Un actif intangible précieux, très exposé aux risques.
La marque d’entreprise s’expose plus que jamais sous les projecteurs du web, sous les tirs croisés des réseaux sociaux et dans les appareils mobiles. Bâtie sur plusieurs années, elle peut partir en fumée en quelques heures. Il en va de même avec votre marque employeur. Souvent négligée, la mesure de la réputation de la marque employeur donnent la valeur de votre marque et aide la gestion des risques.
La réputation à un prix. Il est exorbitant !
Un exemple extrême.
En août dernier, un jeune stagiaire allemand de 21 ans de la Bank Of America Meryll Lynch à Londres meurt d’une crise d’épilepsie après 6 semaines intenses de stage. Sa mort déclenche une avalanche d’articles dans le monde et de témoignages. Ils mettent en évidence la pratique de la « Tournée magique ». Rituel de passage des stagiaires qui travaillent deux jours de suite sans repos pour ressentir l’ivresse d’un travail intense.

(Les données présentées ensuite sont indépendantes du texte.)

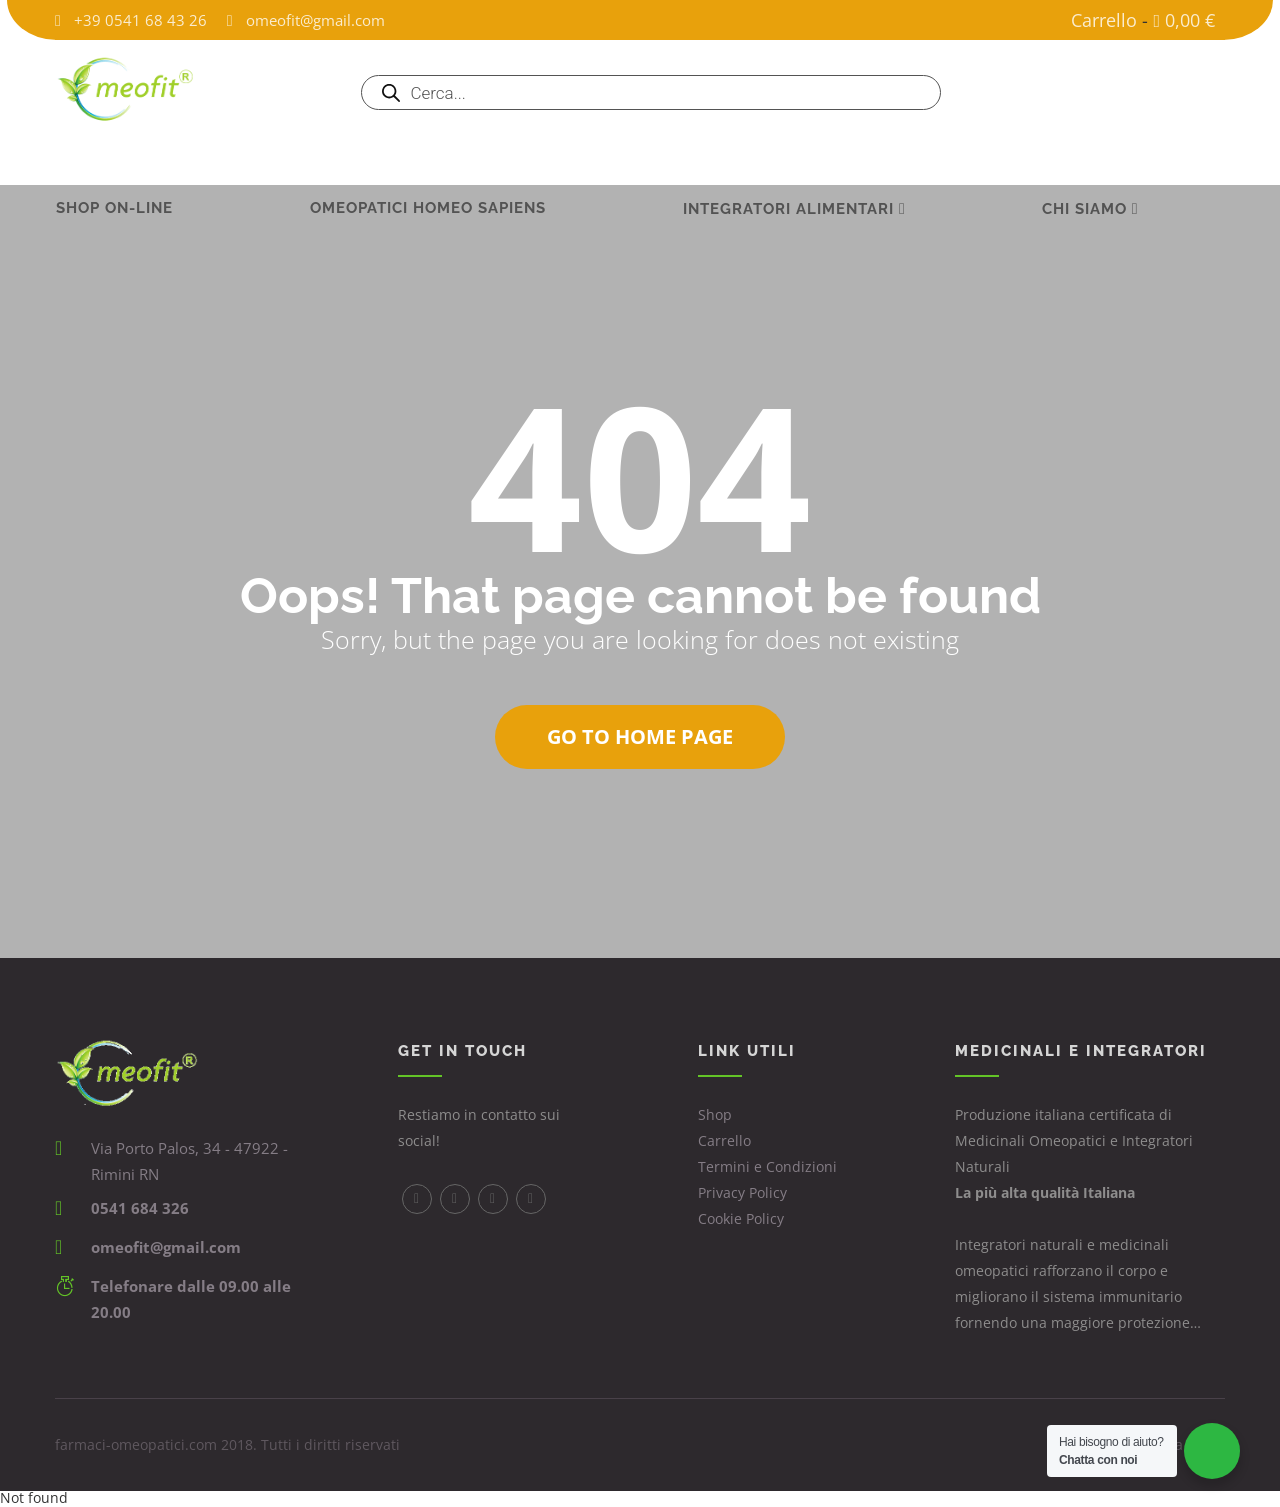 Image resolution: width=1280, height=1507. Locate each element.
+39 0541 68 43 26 (140, 20)
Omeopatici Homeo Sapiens (428, 157)
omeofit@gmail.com (315, 20)
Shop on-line (114, 157)
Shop (715, 1114)
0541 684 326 (140, 1208)
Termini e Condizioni (767, 1166)
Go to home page (640, 736)
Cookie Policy (741, 1218)
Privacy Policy (742, 1192)
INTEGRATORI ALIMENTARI (788, 158)
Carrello (1104, 20)
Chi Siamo (1084, 158)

Sur le site de la banque, on peut continuer de voir le programme permettant aux stagiaires d’occuper un poste proche de celui d’analyste et d’associé. Bien que les conditions de la mort demeurent floues et que la banque a proposé à ses stagiaires d’interrompre leurs stages, les candidats sont restés en poste pour garder leur chance de travailler un jour pour cette banque prestigieuse. L’entreprise s’est engagée par la suite à changer ses conditions de travail pour les stagiaires.
Beaucoup d’efforts pour un résultat périssable.
Les efforts pour rendre votre marque employeur cohérente, attractive et visible l’exposent au grand jour et donc la rendent vulnérable aux risques. Et ne pas l’exposer, c’est aussi s’exposer.
Les employés deviennent ambassadeurs. Le site web se lient aux comptes médias sociaux. Les vidéos YouTube ou Vimeo et les photos Instagram fleurissent. Les communications émergent tout azimut. Quand soudain… Un candidat refusé, un employé frustré, un manager maladroit, un patron indélicat ou un partenaire peu éthique peuvent tout gâcher. La bourde peut devenir un cauchemar si l’information devient virale sur les médias sociaux. Si elle est reprise sans fin dans les médias traditionnels, votre image de marque va en prendre un coup.
Il est facile d’avoir mauvaise presse. Le défi devient quotidien d’être proche de la perfection. Le scénario du pire a lui seul justifie pour certains dirigeants de ne pas investir dans la visibilité de la marque. Pourtant, il faut absolument considérer ce qui suit.
La réputation détermine la quasi totalité des dépôts de candidatures
Selon l’étude de StepStone.fr (page 10), 95 % des personnes en recherche d’emploi glanent des informations sur l’employeur auprès duquel elles postulent. Les sources les plus consultées sont les sites web. L’absence d’informations récentes, commentées et authentiques sur la marque est donc préjudiciable pour le recrutement.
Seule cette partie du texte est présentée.